ACTIVITY: Word for word, restate every entry shown below.

**** MATERIAL FOR THIS TASK

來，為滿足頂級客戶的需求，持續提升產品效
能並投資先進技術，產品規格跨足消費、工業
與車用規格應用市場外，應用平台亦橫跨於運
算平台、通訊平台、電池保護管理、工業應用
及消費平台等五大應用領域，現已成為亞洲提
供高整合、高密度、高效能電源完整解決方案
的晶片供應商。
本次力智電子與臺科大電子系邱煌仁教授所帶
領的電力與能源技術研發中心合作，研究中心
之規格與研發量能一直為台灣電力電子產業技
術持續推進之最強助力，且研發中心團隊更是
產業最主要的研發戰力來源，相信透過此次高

********

ANSWER SPACE:
來，為滿足頂級客戶的需求，持續提升產品效
能並投資先進技術，產品規格跨足消費、工業
與車用規格應用市場外，應用平台亦橫跨於運
算平台、通訊平台、電池保護管理、工業應用
及消費平台等五大應用領域，現已成為亞洲提
供高整合、高密度、高效能電源完整解決方案
的晶片供應商。
本次力智電子與臺科大電子系邱煌仁教授所帶
領的電力與能源技術研發中心合作，研究中心
之規格與研發量能一直為台灣電力電子產業技
術持續推進之最強助力，且研發中心團隊更是
產業最主要的研發戰力來源，相信透過此次高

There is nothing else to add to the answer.